Some of the recovery-related services we provide include:

  • Weekly individual therapy sessions and regular group therapy sessions, where clients will learn more about the disease model of addiction and be able to discuss and recovery-related concerns that may arise while they are in medical detox.
  • Case management services – our case managers help clients develop personalized treatment and recovery goals while walking them through the detox process and onto the next phase of clinical care (inpatient drug and alcohol rehab).
  • Family resources – our case managers communicate with the loved ones of our clients, keeping them informed and providing them with any additional resources they may need.
  • Medication management – in many instances, our prescribing physicians will utilize non-narcotic medications to help alleviate the more severe symptoms of withdrawal.
  • Psychiatric services and evaluation – we have on-staff psychiatrists who will work with clients that suffer from dual diagnosis disorders.
  • Rehab placement – it is important that our clients transfer directly into rehab once they have completed detox in order to prevent relapse. We help with rehab placement, working closely with many reputable, licensed and accredited treatment centers in the area (and in surrounding areas).

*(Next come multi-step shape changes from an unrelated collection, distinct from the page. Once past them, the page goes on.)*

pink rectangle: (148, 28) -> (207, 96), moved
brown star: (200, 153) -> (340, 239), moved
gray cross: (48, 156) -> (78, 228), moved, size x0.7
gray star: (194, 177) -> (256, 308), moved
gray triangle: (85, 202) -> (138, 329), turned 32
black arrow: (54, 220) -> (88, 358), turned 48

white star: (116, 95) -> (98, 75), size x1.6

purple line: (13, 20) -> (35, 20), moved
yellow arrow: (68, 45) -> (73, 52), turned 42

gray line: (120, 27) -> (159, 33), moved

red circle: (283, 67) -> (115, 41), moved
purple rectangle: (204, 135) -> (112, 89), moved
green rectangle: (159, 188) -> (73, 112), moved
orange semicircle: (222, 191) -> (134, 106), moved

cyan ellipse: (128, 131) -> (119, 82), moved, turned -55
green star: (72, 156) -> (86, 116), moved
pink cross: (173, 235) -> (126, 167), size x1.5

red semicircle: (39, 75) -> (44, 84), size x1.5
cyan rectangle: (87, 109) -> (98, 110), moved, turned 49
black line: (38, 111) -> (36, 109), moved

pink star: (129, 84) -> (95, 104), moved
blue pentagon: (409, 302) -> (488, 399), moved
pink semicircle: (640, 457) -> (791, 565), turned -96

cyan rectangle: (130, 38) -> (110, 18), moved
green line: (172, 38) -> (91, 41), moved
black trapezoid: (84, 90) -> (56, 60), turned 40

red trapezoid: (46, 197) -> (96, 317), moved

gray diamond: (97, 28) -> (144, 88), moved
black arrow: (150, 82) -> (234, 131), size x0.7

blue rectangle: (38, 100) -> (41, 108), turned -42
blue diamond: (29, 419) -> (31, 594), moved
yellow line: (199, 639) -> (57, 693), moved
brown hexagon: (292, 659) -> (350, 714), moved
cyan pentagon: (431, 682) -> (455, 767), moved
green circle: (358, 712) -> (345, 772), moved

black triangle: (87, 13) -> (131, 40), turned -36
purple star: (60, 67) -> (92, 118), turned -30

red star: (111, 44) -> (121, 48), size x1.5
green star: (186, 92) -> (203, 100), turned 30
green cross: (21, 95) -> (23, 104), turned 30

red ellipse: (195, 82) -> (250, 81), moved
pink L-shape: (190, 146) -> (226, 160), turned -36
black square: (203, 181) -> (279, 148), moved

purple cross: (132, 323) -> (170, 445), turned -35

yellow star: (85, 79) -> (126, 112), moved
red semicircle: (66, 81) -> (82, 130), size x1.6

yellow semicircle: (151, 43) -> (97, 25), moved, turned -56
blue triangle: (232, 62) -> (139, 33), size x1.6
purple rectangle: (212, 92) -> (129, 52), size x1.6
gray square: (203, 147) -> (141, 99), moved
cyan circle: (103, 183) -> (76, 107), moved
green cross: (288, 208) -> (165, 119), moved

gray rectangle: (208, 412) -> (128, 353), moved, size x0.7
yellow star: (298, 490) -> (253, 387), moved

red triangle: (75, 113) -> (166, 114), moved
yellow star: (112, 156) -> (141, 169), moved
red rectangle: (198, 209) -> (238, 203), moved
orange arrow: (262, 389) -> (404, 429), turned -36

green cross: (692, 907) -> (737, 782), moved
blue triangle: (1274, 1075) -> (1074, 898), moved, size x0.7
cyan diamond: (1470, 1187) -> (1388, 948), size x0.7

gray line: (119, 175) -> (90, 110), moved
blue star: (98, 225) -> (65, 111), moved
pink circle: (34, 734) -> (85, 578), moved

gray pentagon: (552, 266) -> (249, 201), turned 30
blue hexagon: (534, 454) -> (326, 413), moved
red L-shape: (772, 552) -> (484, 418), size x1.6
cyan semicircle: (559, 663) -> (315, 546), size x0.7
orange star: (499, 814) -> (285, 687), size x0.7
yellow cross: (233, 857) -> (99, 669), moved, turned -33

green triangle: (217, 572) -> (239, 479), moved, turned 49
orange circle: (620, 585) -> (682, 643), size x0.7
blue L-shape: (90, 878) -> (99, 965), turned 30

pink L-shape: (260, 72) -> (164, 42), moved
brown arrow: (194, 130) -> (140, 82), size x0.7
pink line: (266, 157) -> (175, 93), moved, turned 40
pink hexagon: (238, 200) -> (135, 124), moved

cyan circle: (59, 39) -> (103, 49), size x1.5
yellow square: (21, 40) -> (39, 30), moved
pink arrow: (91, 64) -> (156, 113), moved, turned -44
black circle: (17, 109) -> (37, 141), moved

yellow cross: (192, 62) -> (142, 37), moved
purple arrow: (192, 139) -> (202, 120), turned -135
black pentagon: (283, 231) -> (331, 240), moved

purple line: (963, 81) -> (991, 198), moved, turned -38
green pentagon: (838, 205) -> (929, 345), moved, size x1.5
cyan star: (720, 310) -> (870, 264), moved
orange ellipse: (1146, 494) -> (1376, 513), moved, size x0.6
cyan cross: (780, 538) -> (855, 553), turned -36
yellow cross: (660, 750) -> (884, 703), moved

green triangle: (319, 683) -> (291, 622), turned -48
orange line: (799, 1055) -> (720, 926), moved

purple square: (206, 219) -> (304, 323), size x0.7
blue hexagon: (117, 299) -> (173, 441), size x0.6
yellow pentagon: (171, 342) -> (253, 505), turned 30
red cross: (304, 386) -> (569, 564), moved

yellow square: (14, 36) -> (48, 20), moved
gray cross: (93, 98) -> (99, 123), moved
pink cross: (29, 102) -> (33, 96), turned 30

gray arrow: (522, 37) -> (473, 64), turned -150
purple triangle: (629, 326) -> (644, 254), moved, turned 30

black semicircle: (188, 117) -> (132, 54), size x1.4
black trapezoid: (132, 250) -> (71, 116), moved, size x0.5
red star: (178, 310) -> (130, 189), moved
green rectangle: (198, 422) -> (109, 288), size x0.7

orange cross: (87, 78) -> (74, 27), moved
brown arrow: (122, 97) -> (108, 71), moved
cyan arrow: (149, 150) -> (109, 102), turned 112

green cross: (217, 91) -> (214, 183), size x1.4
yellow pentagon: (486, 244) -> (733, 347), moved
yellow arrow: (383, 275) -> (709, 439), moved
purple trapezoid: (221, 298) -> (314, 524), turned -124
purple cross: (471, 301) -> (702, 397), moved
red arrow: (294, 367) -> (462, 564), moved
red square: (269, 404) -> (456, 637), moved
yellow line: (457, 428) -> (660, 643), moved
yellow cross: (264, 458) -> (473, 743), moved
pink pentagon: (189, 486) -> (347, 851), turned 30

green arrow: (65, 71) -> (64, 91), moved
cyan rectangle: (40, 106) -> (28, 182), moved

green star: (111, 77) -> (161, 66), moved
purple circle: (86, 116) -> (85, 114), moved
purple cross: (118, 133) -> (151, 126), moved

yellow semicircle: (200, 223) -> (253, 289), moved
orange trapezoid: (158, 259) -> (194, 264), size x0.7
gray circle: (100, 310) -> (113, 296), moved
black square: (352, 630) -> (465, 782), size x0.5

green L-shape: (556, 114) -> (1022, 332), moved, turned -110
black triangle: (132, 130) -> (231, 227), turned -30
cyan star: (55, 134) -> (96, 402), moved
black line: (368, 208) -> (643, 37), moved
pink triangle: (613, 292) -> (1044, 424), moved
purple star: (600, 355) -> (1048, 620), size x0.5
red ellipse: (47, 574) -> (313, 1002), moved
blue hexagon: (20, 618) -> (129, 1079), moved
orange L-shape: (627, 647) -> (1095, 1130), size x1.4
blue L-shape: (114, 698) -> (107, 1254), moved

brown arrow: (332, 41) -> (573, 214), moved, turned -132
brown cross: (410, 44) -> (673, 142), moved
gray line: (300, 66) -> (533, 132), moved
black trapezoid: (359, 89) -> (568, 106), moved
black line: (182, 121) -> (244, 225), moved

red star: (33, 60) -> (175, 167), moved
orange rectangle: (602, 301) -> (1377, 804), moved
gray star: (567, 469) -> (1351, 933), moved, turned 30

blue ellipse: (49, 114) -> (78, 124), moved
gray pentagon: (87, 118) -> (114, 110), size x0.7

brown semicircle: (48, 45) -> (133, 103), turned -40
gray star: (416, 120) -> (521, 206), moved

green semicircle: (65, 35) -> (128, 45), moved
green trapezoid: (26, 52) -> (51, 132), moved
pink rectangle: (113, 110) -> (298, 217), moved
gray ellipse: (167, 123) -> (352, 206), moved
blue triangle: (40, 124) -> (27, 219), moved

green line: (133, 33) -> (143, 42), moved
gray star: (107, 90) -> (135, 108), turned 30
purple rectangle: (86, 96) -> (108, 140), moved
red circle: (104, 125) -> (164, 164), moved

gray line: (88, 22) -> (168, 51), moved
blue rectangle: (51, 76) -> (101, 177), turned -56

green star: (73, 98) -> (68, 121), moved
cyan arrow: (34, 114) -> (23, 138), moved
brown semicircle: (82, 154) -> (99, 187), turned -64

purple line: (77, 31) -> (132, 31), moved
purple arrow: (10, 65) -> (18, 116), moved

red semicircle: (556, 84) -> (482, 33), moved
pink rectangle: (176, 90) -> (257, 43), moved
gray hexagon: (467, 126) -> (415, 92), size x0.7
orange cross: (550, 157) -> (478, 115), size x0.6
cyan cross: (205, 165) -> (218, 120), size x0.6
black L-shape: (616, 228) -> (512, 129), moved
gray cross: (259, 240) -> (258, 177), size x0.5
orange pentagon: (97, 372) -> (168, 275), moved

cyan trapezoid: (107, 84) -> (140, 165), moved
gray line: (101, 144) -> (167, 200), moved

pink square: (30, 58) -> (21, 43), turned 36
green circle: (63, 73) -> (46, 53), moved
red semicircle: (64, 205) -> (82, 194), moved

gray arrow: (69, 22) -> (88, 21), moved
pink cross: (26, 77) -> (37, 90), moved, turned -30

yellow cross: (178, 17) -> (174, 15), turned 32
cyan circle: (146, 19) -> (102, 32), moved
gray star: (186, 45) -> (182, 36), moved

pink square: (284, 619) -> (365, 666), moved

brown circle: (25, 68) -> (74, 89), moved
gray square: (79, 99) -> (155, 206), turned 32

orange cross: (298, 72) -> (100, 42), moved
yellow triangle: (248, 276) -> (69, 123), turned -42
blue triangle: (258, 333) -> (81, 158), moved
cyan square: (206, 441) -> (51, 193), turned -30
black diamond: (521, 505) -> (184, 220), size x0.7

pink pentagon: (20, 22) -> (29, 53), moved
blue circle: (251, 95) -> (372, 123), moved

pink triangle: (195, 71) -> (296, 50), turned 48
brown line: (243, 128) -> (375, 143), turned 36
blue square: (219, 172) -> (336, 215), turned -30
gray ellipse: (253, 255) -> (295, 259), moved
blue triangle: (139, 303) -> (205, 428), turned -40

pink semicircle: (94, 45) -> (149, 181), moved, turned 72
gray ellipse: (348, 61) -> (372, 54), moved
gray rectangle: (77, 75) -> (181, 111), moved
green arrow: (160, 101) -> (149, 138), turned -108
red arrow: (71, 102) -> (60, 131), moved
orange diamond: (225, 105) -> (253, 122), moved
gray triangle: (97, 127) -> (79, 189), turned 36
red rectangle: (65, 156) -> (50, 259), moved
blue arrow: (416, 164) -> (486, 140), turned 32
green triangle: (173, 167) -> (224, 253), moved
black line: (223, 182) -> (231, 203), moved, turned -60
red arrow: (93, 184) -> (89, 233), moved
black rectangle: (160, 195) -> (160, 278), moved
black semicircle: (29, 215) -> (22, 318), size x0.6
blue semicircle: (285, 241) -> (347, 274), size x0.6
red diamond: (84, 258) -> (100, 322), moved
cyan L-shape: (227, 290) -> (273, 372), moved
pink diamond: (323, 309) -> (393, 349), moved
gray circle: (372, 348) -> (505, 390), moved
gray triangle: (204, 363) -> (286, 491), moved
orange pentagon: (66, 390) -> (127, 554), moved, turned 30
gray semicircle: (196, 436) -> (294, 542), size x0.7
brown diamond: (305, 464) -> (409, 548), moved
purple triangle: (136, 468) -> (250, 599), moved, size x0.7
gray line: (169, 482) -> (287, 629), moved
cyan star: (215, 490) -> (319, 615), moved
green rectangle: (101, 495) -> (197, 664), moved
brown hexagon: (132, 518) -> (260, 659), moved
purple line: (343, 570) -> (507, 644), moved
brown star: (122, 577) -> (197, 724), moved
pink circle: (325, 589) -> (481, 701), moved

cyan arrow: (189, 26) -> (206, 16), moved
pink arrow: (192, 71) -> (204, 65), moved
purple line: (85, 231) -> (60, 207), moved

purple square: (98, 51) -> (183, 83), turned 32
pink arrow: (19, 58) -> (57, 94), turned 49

No matter what your personal detox-related needs, Chapel Hill Detox has you covered. We provide a clinically comprehensive program that is both unique and highly effective.

What Happens After Detox?

What happens once the detox process is complete, and the individual is finally physically stabilized and deemed fit to leave? The truth is, there are several options. We always recommend that the individual transfers into a residential treatment center as soon as he or she is able to do so. At Chapel Hill Detox we believe that the only way to ensure long-term sobriety is by enforcing a multi-phased curriculum of care, one that begins with medical detox, moves on to inpatient rehab and concludes with sober living and intensive outpatient (or outpatient) treatment. Sadly, many individuals who return home after completing detox will relapse within the first two weeks. It is important to thoroughly understand that addiction is much more than a physical issue. It is a diagnosable disease of the mind – one that has major effects on mental, emotional and spiritual health as well as physical well-being.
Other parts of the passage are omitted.